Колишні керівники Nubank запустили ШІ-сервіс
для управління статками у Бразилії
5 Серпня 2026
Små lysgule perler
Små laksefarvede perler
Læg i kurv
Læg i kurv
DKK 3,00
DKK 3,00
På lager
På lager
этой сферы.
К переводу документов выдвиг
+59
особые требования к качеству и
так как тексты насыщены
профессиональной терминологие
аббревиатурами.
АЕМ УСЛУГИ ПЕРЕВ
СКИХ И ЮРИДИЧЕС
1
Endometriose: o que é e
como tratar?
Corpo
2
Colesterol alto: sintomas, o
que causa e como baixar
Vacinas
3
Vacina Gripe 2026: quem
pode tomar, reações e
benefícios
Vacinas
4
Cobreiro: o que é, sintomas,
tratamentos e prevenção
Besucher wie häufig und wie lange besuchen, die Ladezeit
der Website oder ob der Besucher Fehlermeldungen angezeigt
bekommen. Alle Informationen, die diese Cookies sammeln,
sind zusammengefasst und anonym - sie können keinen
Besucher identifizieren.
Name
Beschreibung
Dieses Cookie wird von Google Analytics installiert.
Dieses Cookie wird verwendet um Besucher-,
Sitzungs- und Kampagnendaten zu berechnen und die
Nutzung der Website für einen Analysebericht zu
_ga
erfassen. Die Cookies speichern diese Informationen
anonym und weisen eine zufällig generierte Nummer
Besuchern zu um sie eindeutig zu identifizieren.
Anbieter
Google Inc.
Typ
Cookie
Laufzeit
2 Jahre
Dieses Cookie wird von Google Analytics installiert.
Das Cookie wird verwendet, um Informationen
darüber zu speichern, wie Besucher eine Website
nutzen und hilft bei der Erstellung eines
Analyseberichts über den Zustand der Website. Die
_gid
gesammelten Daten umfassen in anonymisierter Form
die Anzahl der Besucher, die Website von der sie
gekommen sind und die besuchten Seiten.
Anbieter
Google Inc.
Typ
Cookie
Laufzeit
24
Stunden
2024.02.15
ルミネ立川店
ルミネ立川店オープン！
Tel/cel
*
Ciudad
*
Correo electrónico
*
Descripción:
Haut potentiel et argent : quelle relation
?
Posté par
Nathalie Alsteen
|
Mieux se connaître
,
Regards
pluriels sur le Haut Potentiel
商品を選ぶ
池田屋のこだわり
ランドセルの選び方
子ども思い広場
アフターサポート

######

### Problem statement
Each line of the listing is to be duplicated exactly as it appears.

### Answer to this exercise
Колишні керівники Nubank запустили ШІ-сервіс
для управління статками у Бразилії
5 Серпня 2026
Små lysgule perler
Små laksefarvede perler
Læg i kurv
Læg i kurv
DKK 3,00
DKK 3,00
På lager
På lager
этой сферы.
К переводу документов выдвиг
+59
особые требования к качеству и
так как тексты насыщены
профессиональной терминологие
аббревиатурами.
АЕМ УСЛУГИ ПЕРЕВ
СКИХ И ЮРИДИЧЕС
1
Endometriose: o que é e
como tratar?
Corpo
2
Colesterol alto: sintomas, o
que causa e como baixar
Vacinas
3
Vacina Gripe 2026: quem
pode tomar, reações e
benefícios
Vacinas
4
Cobreiro: o que é, sintomas,
tratamentos e prevenção
Besucher wie häufig und wie lange besuchen, die Ladezeit
der Website oder ob der Besucher Fehlermeldungen angezeigt
bekommen. Alle Informationen, die diese Cookies sammeln,
sind zusammengefasst und anonym - sie können keinen
Besucher identifizieren.
Name
Beschreibung
Dieses Cookie wird von Google Analytics installiert.
Dieses Cookie wird verwendet um Besucher-,
Sitzungs- und Kampagnendaten zu berechnen und die
Nutzung der Website für einen Analysebericht zu
_ga
erfassen. Die Cookies speichern diese Informationen
anonym und weisen eine zufällig generierte Nummer
Besuchern zu um sie eindeutig zu identifizieren.
Anbieter
Google Inc.
Typ
Cookie
Laufzeit
2 Jahre
Dieses Cookie wird von Google Analytics installiert.
Das Cookie wird verwendet, um Informationen
darüber zu speichern, wie Besucher eine Website
nutzen und hilft bei der Erstellung eines
Analyseberichts über den Zustand der Website. Die
_gid
gesammelten Daten umfassen in anonymisierter Form
die Anzahl der Besucher, die Website von der sie
gekommen sind und die besuchten Seiten.
Anbieter
Google Inc.
Typ
Cookie
Laufzeit
24
Stunden
2024.02.15
ルミネ立川店
ルミネ立川店オープン！
Tel/cel
*
Ciudad
*
Correo electrónico
*
Descripción:
Haut potentiel et argent : quelle relation
?
Posté par
Nathalie Alsteen
|
Mieux se connaître
,
Regards
pluriels sur le Haut Potentiel
商品を選ぶ
池田屋のこだわり
ランドセルの選び方
子ども思い広場
アフターサポート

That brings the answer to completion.